Herein, effects of normal and 55° oblique angle incidence of 15 keV He2+ ion irradiation on polycrystalline WS2 are reported. Bright‐field high‐resolution transmission electron microscopy reveals exfoliated rectangular sheets, slipped to varying extents while edge angle maintains 90° for oblique angle irradiation (5 × 1015 ions cm−2). At similar fluence, normal ion irradiation gives polyhedral inorganic‐fullerene‐like morphologies occasionally. Moreover, uniformly distributed globular surface construct is quite evident at a critical fluence of 1 × 1016 ions cm−2, captured in semi‐contact mode of atomic force microscopy.
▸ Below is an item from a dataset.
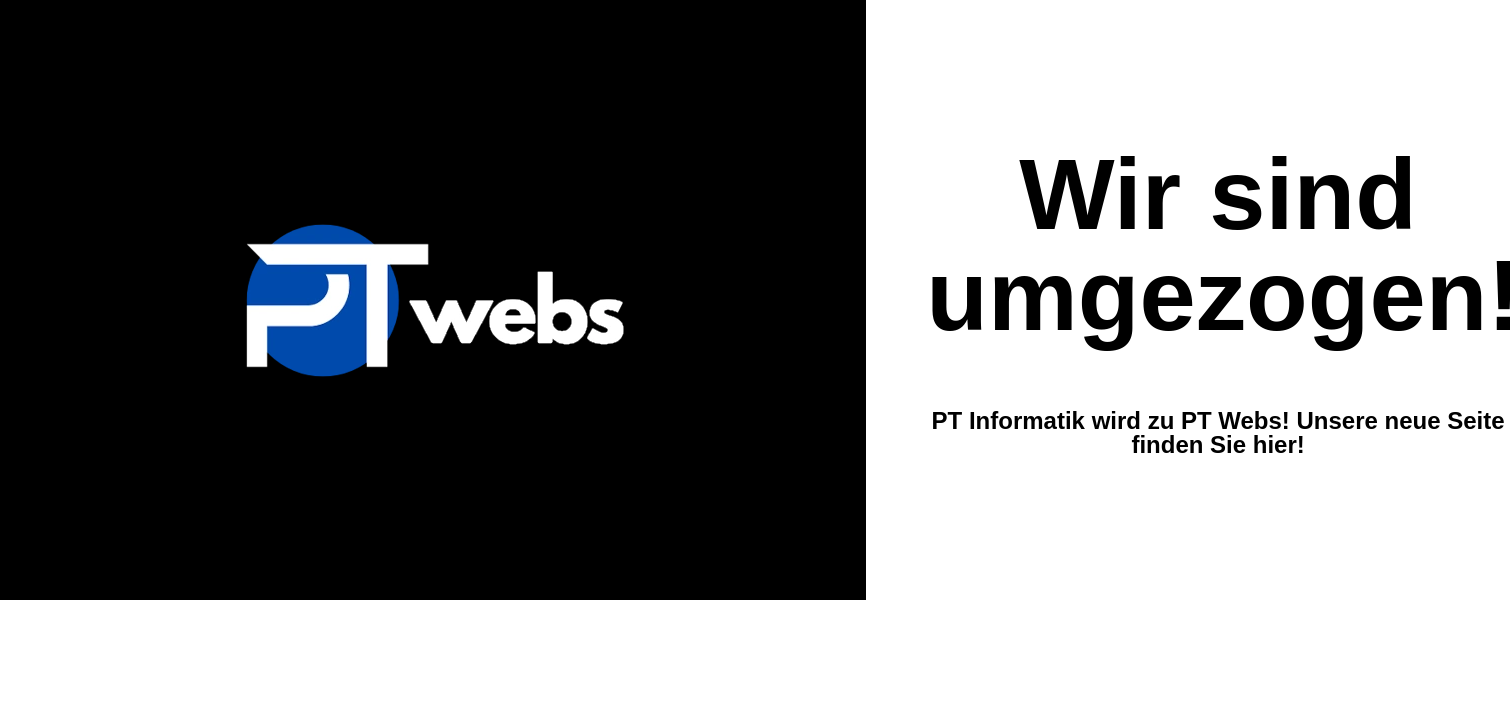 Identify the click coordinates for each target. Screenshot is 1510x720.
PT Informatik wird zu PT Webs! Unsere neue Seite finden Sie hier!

Attributed to the formation of blisters and leading to microcracks through nucleation and evolution of bubbles by way of coprecipitation of He2+ ions in the target, these cracks result in corrugated surfaces. To determine the oxidation states of the elements and to examine the purity of phase upon irradiation, X‐ray photoelectron spectroscopy is employed that offers the core‐level spectra of W and S elements of WS2. In addition, vibrational modes are probed through Raman spectroscopy studies. The scope of exfoliated and slipped‐off sheets by ion beams can offer new insights and serve as a complementary window to process and visualize 2D materials for further use.